_ACTION ITEM_.
Below are records. Find each line in them that holds the word "Steel" and copy it.
DATA EXTRACT Block Start
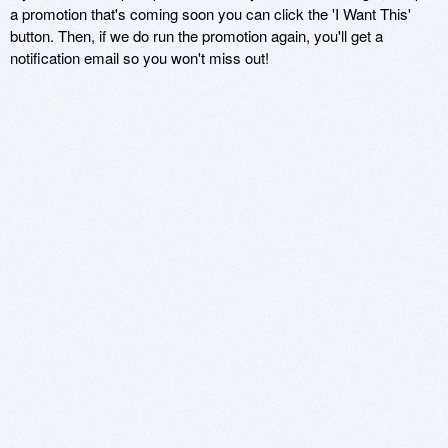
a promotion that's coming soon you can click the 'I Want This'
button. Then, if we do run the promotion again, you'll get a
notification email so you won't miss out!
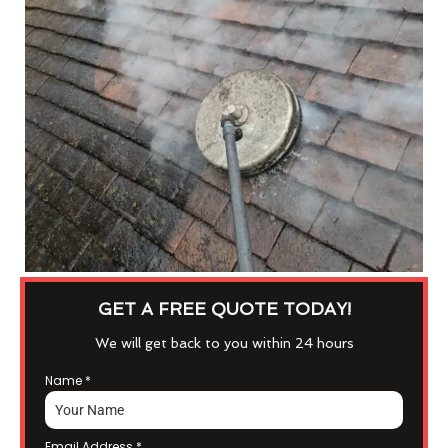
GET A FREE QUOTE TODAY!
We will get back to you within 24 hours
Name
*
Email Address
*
DATA EXTRACT Block End
DATA EXTRACT Block Start
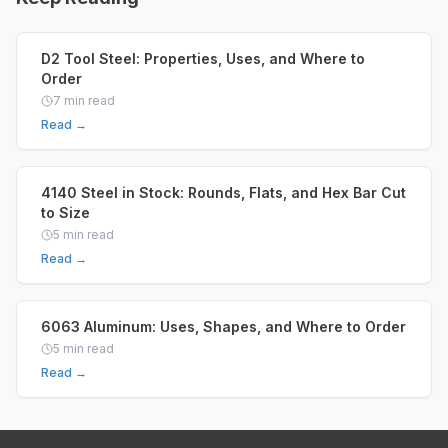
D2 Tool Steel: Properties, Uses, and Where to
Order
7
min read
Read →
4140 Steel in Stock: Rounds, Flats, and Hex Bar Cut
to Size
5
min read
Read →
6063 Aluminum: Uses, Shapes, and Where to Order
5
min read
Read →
DATA EXTRACT Block End
_YOUR RESPONSE_.
D2 Tool Steel: Properties, Uses, and Where to
4140 Steel in Stock: Rounds, Flats, and Hex Bar Cut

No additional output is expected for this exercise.